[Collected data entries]
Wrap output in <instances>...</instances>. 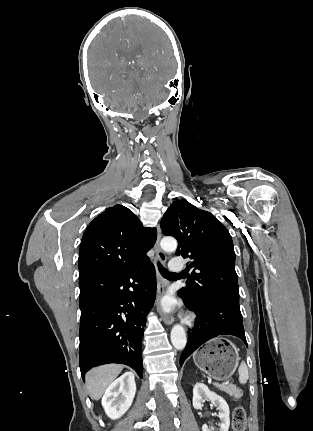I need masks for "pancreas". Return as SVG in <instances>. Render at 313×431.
Here are the masks:
<instances>
[{"mask_svg": "<svg viewBox=\"0 0 313 431\" xmlns=\"http://www.w3.org/2000/svg\"><path fill=\"white\" fill-rule=\"evenodd\" d=\"M218 388L221 391L226 392L227 394H229L230 396H241L242 391L240 389H238L235 385H218Z\"/></svg>", "mask_w": 313, "mask_h": 431, "instance_id": "1", "label": "pancreas"}]
</instances>
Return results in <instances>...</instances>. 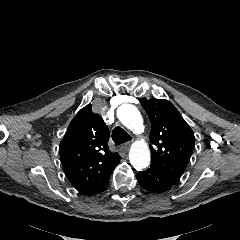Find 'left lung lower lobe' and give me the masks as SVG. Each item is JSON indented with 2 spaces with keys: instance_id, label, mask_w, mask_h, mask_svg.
<instances>
[{
  "instance_id": "obj_1",
  "label": "left lung lower lobe",
  "mask_w": 240,
  "mask_h": 240,
  "mask_svg": "<svg viewBox=\"0 0 240 240\" xmlns=\"http://www.w3.org/2000/svg\"><path fill=\"white\" fill-rule=\"evenodd\" d=\"M136 176L141 187L151 193L168 191L178 182L155 166H151L147 171L138 172Z\"/></svg>"
}]
</instances>
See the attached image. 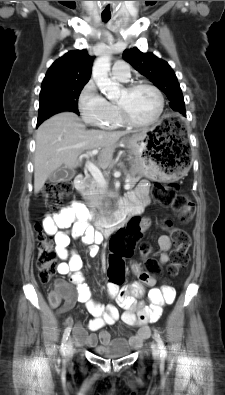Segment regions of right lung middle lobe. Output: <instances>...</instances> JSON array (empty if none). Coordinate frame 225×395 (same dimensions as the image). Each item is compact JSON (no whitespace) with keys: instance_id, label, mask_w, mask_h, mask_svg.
Returning a JSON list of instances; mask_svg holds the SVG:
<instances>
[{"instance_id":"obj_1","label":"right lung middle lobe","mask_w":225,"mask_h":395,"mask_svg":"<svg viewBox=\"0 0 225 395\" xmlns=\"http://www.w3.org/2000/svg\"><path fill=\"white\" fill-rule=\"evenodd\" d=\"M86 83L51 84L41 87L38 123L61 111L79 115L78 98Z\"/></svg>"}]
</instances>
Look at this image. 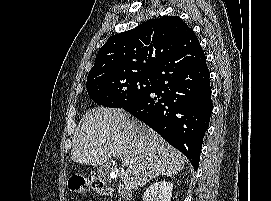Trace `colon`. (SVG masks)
<instances>
[{
  "instance_id": "obj_1",
  "label": "colon",
  "mask_w": 271,
  "mask_h": 201,
  "mask_svg": "<svg viewBox=\"0 0 271 201\" xmlns=\"http://www.w3.org/2000/svg\"><path fill=\"white\" fill-rule=\"evenodd\" d=\"M69 187L72 191L78 193L94 192L102 196H109L112 193L110 187L93 176L73 178L69 182Z\"/></svg>"
}]
</instances>
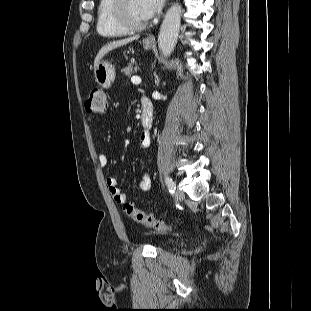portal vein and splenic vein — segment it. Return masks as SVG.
<instances>
[{
    "instance_id": "18ae733b",
    "label": "portal vein and splenic vein",
    "mask_w": 311,
    "mask_h": 311,
    "mask_svg": "<svg viewBox=\"0 0 311 311\" xmlns=\"http://www.w3.org/2000/svg\"><path fill=\"white\" fill-rule=\"evenodd\" d=\"M141 81H142L141 78L138 77V76H133V77L131 78V82H132L133 84H136V85L140 84Z\"/></svg>"
}]
</instances>
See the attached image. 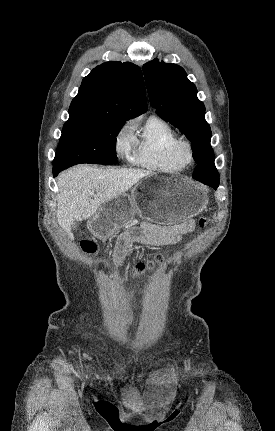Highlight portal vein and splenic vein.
<instances>
[{"label":"portal vein and splenic vein","mask_w":275,"mask_h":431,"mask_svg":"<svg viewBox=\"0 0 275 431\" xmlns=\"http://www.w3.org/2000/svg\"><path fill=\"white\" fill-rule=\"evenodd\" d=\"M89 194H90V195H94V191H90V192H89Z\"/></svg>","instance_id":"obj_1"}]
</instances>
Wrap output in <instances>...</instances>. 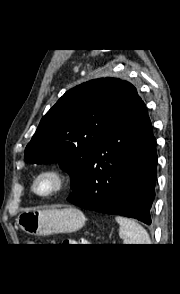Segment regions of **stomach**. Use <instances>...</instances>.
<instances>
[{
    "mask_svg": "<svg viewBox=\"0 0 180 294\" xmlns=\"http://www.w3.org/2000/svg\"><path fill=\"white\" fill-rule=\"evenodd\" d=\"M19 227L30 235L47 236L72 233L85 223L84 214L76 208L25 211L16 219Z\"/></svg>",
    "mask_w": 180,
    "mask_h": 294,
    "instance_id": "1",
    "label": "stomach"
}]
</instances>
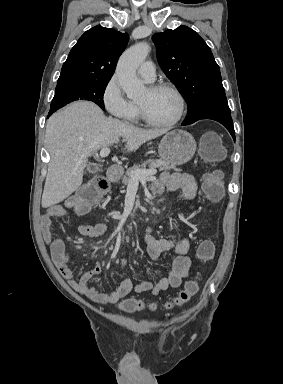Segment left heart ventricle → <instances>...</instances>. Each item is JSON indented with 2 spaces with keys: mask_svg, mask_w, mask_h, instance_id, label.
<instances>
[{
  "mask_svg": "<svg viewBox=\"0 0 283 384\" xmlns=\"http://www.w3.org/2000/svg\"><path fill=\"white\" fill-rule=\"evenodd\" d=\"M138 103L151 120L159 123L171 121L178 111L177 99L168 90H151L148 87Z\"/></svg>",
  "mask_w": 283,
  "mask_h": 384,
  "instance_id": "1",
  "label": "left heart ventricle"
}]
</instances>
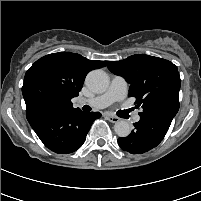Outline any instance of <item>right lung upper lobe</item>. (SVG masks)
I'll return each instance as SVG.
<instances>
[{
    "instance_id": "right-lung-upper-lobe-1",
    "label": "right lung upper lobe",
    "mask_w": 201,
    "mask_h": 201,
    "mask_svg": "<svg viewBox=\"0 0 201 201\" xmlns=\"http://www.w3.org/2000/svg\"><path fill=\"white\" fill-rule=\"evenodd\" d=\"M106 65L79 54L59 52L37 60L26 72L22 87L26 112L37 108L74 110L71 99L79 95L86 75Z\"/></svg>"
}]
</instances>
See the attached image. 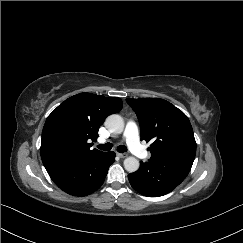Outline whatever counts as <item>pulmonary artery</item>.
<instances>
[{
  "label": "pulmonary artery",
  "mask_w": 243,
  "mask_h": 243,
  "mask_svg": "<svg viewBox=\"0 0 243 243\" xmlns=\"http://www.w3.org/2000/svg\"><path fill=\"white\" fill-rule=\"evenodd\" d=\"M123 136L126 140L128 147L131 149L132 153L139 158H148L147 151L143 148L139 139V128L136 122L129 121L126 124ZM105 140L100 139L99 143H104Z\"/></svg>",
  "instance_id": "e3ab8cb5"
}]
</instances>
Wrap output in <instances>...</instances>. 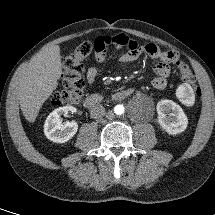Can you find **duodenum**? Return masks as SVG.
Here are the masks:
<instances>
[{
    "instance_id": "duodenum-1",
    "label": "duodenum",
    "mask_w": 215,
    "mask_h": 215,
    "mask_svg": "<svg viewBox=\"0 0 215 215\" xmlns=\"http://www.w3.org/2000/svg\"><path fill=\"white\" fill-rule=\"evenodd\" d=\"M131 93H132L131 88L122 89L113 95V100L115 101L124 100L128 98L131 95ZM102 101H103V96L99 94H91L84 99L83 105L87 108H91V107H94L95 105L100 104Z\"/></svg>"
}]
</instances>
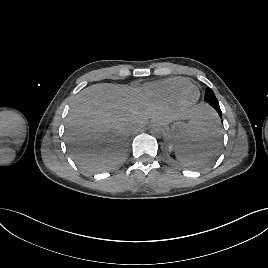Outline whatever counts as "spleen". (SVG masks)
<instances>
[{
    "label": "spleen",
    "instance_id": "1",
    "mask_svg": "<svg viewBox=\"0 0 268 268\" xmlns=\"http://www.w3.org/2000/svg\"><path fill=\"white\" fill-rule=\"evenodd\" d=\"M189 144L175 149L179 161L200 164L215 156L220 143L219 120L213 113H206L193 123Z\"/></svg>",
    "mask_w": 268,
    "mask_h": 268
}]
</instances>
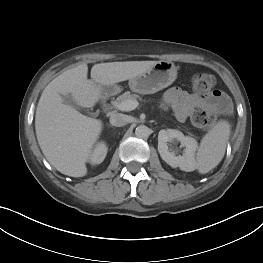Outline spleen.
Masks as SVG:
<instances>
[{
	"mask_svg": "<svg viewBox=\"0 0 263 263\" xmlns=\"http://www.w3.org/2000/svg\"><path fill=\"white\" fill-rule=\"evenodd\" d=\"M230 124L219 121L201 140L196 167L201 174L208 173L222 160L230 135Z\"/></svg>",
	"mask_w": 263,
	"mask_h": 263,
	"instance_id": "3e777b00",
	"label": "spleen"
}]
</instances>
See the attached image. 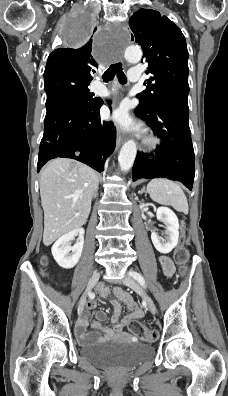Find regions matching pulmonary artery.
<instances>
[{"label": "pulmonary artery", "instance_id": "obj_1", "mask_svg": "<svg viewBox=\"0 0 228 396\" xmlns=\"http://www.w3.org/2000/svg\"><path fill=\"white\" fill-rule=\"evenodd\" d=\"M128 75H129V79L131 81L136 82L140 79V76H141L140 69L137 67L131 68L129 70ZM96 92L98 95L103 96V97L108 96L110 94V92L106 88L102 87L101 85H98L96 87Z\"/></svg>", "mask_w": 228, "mask_h": 396}]
</instances>
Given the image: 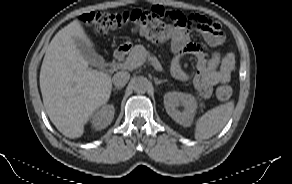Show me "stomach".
<instances>
[{
	"mask_svg": "<svg viewBox=\"0 0 292 184\" xmlns=\"http://www.w3.org/2000/svg\"><path fill=\"white\" fill-rule=\"evenodd\" d=\"M125 44H127V45H130V44H131V42H130V41H127Z\"/></svg>",
	"mask_w": 292,
	"mask_h": 184,
	"instance_id": "stomach-1",
	"label": "stomach"
}]
</instances>
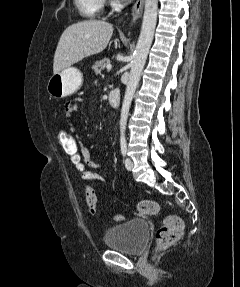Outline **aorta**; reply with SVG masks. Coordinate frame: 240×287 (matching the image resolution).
Instances as JSON below:
<instances>
[{
    "label": "aorta",
    "instance_id": "obj_1",
    "mask_svg": "<svg viewBox=\"0 0 240 287\" xmlns=\"http://www.w3.org/2000/svg\"><path fill=\"white\" fill-rule=\"evenodd\" d=\"M157 11H158V0H145V9H144L141 32L134 52V58L132 61L129 81L127 83L125 96L121 108V115H120L121 139L125 138V130L131 102L134 97L136 88L138 86L149 53V49L153 41L155 27L157 23Z\"/></svg>",
    "mask_w": 240,
    "mask_h": 287
}]
</instances>
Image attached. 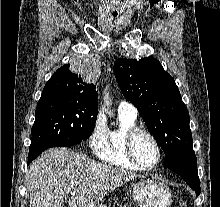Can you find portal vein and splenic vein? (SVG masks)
I'll return each instance as SVG.
<instances>
[{"mask_svg": "<svg viewBox=\"0 0 220 207\" xmlns=\"http://www.w3.org/2000/svg\"><path fill=\"white\" fill-rule=\"evenodd\" d=\"M70 186H71V187H73V186H74V184L72 183Z\"/></svg>", "mask_w": 220, "mask_h": 207, "instance_id": "obj_1", "label": "portal vein and splenic vein"}]
</instances>
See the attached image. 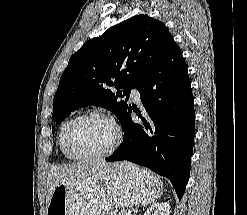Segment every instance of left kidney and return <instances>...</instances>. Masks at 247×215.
I'll return each instance as SVG.
<instances>
[{"mask_svg": "<svg viewBox=\"0 0 247 215\" xmlns=\"http://www.w3.org/2000/svg\"><path fill=\"white\" fill-rule=\"evenodd\" d=\"M170 205L167 202L155 203L147 208L144 215H169Z\"/></svg>", "mask_w": 247, "mask_h": 215, "instance_id": "1", "label": "left kidney"}]
</instances>
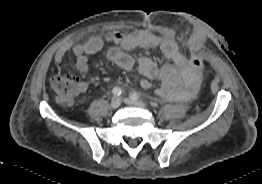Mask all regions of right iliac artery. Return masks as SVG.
Segmentation results:
<instances>
[{"mask_svg":"<svg viewBox=\"0 0 262 184\" xmlns=\"http://www.w3.org/2000/svg\"><path fill=\"white\" fill-rule=\"evenodd\" d=\"M112 93H113V95H115V96H119V95H121L122 90H121L120 87H114L113 90H112Z\"/></svg>","mask_w":262,"mask_h":184,"instance_id":"obj_1","label":"right iliac artery"}]
</instances>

Task to complete:
Find the line that contains "Mask all regions" and repeat it, along with every line after it to the end of the data, exactly; drop the pictures.

Completed task:
Mask all regions of right iliac artery. Return masks as SVG.
Segmentation results:
<instances>
[{"mask_svg":"<svg viewBox=\"0 0 262 184\" xmlns=\"http://www.w3.org/2000/svg\"><path fill=\"white\" fill-rule=\"evenodd\" d=\"M112 93H113V95H115V96H119V95H121L122 90H121L120 87H114L113 90H112Z\"/></svg>","mask_w":262,"mask_h":184,"instance_id":"obj_1","label":"right iliac artery"}]
</instances>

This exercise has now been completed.